Exercise directions:
From the first line to the last, print the data exactly as written.

Data for the task:
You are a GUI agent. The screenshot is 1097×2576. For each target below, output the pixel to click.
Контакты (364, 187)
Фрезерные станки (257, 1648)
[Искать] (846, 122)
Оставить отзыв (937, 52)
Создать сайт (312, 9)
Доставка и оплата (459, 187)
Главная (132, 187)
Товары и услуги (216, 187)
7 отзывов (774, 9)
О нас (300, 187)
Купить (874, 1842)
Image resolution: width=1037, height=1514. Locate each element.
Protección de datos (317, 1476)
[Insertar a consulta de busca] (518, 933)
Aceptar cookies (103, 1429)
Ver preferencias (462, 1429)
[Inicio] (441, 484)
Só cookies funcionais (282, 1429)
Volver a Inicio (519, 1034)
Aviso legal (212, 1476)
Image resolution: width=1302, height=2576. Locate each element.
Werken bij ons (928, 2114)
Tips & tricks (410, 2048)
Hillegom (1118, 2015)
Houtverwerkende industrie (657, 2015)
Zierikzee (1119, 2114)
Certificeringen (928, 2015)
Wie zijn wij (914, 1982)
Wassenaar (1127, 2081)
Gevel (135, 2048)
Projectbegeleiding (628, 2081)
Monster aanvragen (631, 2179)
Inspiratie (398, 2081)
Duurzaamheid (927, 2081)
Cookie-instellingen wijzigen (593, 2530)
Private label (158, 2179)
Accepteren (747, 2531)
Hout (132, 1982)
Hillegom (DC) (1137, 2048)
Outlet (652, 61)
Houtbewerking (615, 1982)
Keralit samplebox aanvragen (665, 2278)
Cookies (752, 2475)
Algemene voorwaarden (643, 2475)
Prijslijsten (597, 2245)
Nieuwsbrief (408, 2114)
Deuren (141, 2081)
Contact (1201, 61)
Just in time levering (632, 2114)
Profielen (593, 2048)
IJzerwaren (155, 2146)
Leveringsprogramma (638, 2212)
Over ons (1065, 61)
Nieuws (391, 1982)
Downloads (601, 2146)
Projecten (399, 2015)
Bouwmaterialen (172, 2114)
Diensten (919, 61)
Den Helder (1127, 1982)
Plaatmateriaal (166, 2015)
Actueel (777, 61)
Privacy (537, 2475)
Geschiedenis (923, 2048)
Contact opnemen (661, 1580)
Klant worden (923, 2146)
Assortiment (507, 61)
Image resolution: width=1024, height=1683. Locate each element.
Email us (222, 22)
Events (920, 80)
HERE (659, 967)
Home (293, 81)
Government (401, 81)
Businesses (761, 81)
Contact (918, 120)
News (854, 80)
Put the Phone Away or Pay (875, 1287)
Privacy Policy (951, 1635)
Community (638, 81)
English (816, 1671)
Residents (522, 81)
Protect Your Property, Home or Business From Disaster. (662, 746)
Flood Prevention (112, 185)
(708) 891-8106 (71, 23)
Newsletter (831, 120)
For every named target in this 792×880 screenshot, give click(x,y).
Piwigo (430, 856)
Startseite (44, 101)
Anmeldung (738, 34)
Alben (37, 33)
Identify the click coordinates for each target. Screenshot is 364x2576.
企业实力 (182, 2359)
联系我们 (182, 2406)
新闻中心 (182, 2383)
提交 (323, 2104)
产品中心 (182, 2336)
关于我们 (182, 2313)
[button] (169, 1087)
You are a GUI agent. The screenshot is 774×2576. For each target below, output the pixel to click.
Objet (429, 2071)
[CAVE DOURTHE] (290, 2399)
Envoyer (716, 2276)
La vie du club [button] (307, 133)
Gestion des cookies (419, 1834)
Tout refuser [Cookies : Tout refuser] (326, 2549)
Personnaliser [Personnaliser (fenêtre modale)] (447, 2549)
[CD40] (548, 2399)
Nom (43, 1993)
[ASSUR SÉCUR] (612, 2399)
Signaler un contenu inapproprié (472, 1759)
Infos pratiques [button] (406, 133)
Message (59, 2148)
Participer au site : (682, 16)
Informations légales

Output for this task:
You are a GUI agent. The screenshot is 1097×2576. For each target below, output the pixel to click.
Контакты (364, 187)
Фрезерные станки (257, 1648)
[Искать] (846, 122)
Оставить отзыв (937, 52)
Создать сайт (312, 9)
Доставка и оплата (459, 187)
Главная (132, 187)
Товары и услуги (216, 187)
7 отзывов (774, 9)
О нас (300, 187)
Купить (874, 1842)
Image resolution: width=1037, height=1514. Locate each element.
Protección de datos (317, 1476)
[Insertar a consulta de busca] (518, 933)
Aceptar cookies (103, 1429)
Ver preferencias (462, 1429)
[Inicio] (441, 484)
Só cookies funcionais (282, 1429)
Volver a Inicio (519, 1034)
Aviso legal (212, 1476)
Image resolution: width=1302, height=2576. Locate each element.
Werken bij ons (928, 2114)
Tips & tricks (410, 2048)
Hillegom (1118, 2015)
Houtverwerkende industrie (657, 2015)
Zierikzee (1119, 2114)
Certificeringen (928, 2015)
Wie zijn wij (914, 1982)
Wassenaar (1127, 2081)
Gevel (135, 2048)
Projectbegeleiding (628, 2081)
Monster aanvragen (631, 2179)
Inspiratie (398, 2081)
Duurzaamheid (927, 2081)
Cookie-instellingen wijzigen (593, 2530)
Private label (158, 2179)
Accepteren (747, 2531)
Hout (132, 1982)
Hillegom (DC) (1137, 2048)
Outlet (652, 61)
Houtbewerking (615, 1982)
Keralit samplebox aanvragen (665, 2278)
Cookies (752, 2475)
Algemene voorwaarden (643, 2475)
Prijslijsten (597, 2245)
Nieuwsbrief (408, 2114)
Deuren (141, 2081)
Contact (1201, 61)
Just in time levering (632, 2114)
Profielen (593, 2048)
IJzerwaren (155, 2146)
Leveringsprogramma (638, 2212)
Over ons (1065, 61)
Nieuws (391, 1982)
Downloads (601, 2146)
Projecten (399, 2015)
Bouwmaterialen (172, 2114)
Diensten (919, 61)
Den Helder (1127, 1982)
Plaatmateriaal (166, 2015)
Actueel (777, 61)
Privacy (537, 2475)
Geschiedenis (923, 2048)
Contact opnemen (661, 1580)
Klant worden (923, 2146)
Assortiment (507, 61)
Image resolution: width=1024, height=1683. Locate each element.
Email us (222, 22)
Events (920, 80)
HERE (659, 967)
Home (293, 81)
Government (401, 81)
Businesses (761, 81)
Contact (918, 120)
News (854, 80)
Put the Phone Away or Pay (875, 1287)
Privacy Policy (951, 1635)
Community (638, 81)
English (816, 1671)
Residents (522, 81)
Protect Your Property, Home or Business From Disaster. (662, 746)
Flood Prevention (112, 185)
(708) 891-8106 (71, 23)
Newsletter (831, 120)
For every named target in this 792×880 screenshot, give click(x,y).
Piwigo (430, 856)
Startseite (44, 101)
Anmeldung (738, 34)
Alben (37, 33)
Identify the click coordinates for each target. Screenshot is 364x2576.
企业实力 (182, 2359)
联系我们 (182, 2406)
新闻中心 (182, 2383)
提交 (323, 2104)
产品中心 (182, 2336)
关于我们 (182, 2313)
[button] (169, 1087)
You are a GUI agent. The screenshot is 774×2576. For each target below, output the pixel to click.
Objet (429, 2071)
[CAVE DOURTHE] (290, 2399)
Envoyer (716, 2276)
La vie du club [button] (307, 133)
Gestion des cookies (419, 1834)
Tout refuser [Cookies : Tout refuser] (326, 2549)
Personnaliser [Personnaliser (fenêtre modale)] (447, 2549)
[CD40] (548, 2399)
Nom (43, 1993)
[ASSUR SÉCUR] (612, 2399)
Signaler un contenu inapproprié (472, 1759)
Infos pratiques [button] (406, 133)
Message (59, 2148)
Participer au site : (682, 16)
Informations légales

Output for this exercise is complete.